Is AI a threat to humanity?

Tech thinkers warn of AI dangers at Bletchley Park Summit

The Bletchley Park AI Summit kicked off on Wednesday with Elon Musk calling AI a threat to humanity and Mustafa Suleyman, the co-founder of DeepMind, saying we might need to ‘pause’ AI development. Even dear old King Charles had his tuppence’ worth. But it’s a relief to hear ChatGPT doesn’t yet pose a risk of catastrophic harm… Phew! I guess we can keep calm and carry on playing PastMaster

One of the things we ask guests on PastMaster is where they sit on the AI doom spectrum. One end being full Skynet Judgement Day, with robot Arnie chasing down humanity’s saviour, and the other being a utopia where machines solve our medical and environmental problems much more quickly and efficiently than humans ever could.

I listened to an interview with Mustafa Suleyman recently in which he warned that in the wrong hands AI could be used to create chemical weapons.

In another interview Dr Louis Rosenberg, chief scientist of Unanimous AI, explained that technology can now capture our movements, for example from data recorded by virtual reality software, and analyse it to predict not just health conditions but our likely political leanings. This is something people are just not aware of, he said. Too right.

On the radio this morning Amol Rajan was probing away, asking how AI is already affecting us. The answer often lies in algorithms that flag up when benefits should be cut off or where credit should be declined, for example.

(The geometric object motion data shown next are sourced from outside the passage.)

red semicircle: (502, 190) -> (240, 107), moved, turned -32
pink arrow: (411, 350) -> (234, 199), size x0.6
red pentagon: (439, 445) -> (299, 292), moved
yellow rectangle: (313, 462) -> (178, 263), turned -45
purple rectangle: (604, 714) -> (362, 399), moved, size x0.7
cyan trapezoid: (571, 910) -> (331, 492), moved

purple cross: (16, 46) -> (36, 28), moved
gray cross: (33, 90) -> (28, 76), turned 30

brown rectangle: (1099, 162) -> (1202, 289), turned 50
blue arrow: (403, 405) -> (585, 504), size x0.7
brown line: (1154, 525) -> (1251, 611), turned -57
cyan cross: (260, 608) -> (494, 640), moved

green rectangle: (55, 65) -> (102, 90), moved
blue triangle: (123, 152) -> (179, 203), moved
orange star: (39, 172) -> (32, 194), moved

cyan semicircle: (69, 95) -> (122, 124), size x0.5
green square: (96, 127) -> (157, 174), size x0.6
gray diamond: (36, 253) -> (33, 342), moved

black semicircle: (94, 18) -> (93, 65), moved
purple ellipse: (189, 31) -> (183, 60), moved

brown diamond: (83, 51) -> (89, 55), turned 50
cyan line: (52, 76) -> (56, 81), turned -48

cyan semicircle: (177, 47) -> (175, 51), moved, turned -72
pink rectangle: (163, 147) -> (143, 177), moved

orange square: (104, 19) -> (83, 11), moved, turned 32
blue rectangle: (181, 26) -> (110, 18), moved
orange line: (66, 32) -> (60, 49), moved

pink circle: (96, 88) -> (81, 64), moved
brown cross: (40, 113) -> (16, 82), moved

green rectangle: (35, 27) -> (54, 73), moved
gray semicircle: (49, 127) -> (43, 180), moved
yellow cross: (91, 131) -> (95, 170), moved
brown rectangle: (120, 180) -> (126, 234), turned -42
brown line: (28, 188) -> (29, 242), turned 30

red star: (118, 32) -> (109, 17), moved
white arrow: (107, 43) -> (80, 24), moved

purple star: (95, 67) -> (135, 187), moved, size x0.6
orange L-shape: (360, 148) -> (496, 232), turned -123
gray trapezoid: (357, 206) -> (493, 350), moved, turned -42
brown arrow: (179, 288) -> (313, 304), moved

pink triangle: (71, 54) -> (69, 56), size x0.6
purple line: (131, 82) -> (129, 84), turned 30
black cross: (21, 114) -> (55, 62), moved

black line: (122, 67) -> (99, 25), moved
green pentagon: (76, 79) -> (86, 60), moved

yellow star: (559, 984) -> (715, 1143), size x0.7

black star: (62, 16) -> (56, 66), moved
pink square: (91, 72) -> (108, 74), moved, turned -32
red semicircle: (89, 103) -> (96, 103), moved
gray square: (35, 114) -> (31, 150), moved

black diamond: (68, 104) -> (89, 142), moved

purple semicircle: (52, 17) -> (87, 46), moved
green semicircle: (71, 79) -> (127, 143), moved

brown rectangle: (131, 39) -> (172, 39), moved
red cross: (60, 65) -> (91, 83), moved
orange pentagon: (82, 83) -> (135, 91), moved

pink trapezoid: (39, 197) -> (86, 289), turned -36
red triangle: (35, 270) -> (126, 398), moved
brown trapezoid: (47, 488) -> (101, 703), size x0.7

It feels to me as though PastMaster isn’t at either end of the AI doom spectrum. Having a laugh with a silly programme is more fun than worrying. But if ChatGPT’s ability to run a light-hearted roleplaying game is questionable, I’m dubious about its ability to facilitate chaos in the world of humans. It must be other AI that people like Musk and Suleyman are talking about…

That said, I would love to have a better view of what’s happening under the bonnet of GPT. It must be more than the aggregation and distillation of what word is most likely to follow another. What does the programming involve that injects morality into the software? By mucking around with our instructions to GPT we’ve got it to swear. To break its moral code. How easy or hard can it be to get it to break its moral code on proper bad stuff, like writing an effective plan to cause terror or damage?

Hey ho. Our next episode of PastMaster drops on Monday 6 November and it stars the very funny Nick Horseman. So I’m signing off this post with a swing back into the positive end of the AI doom spectrum.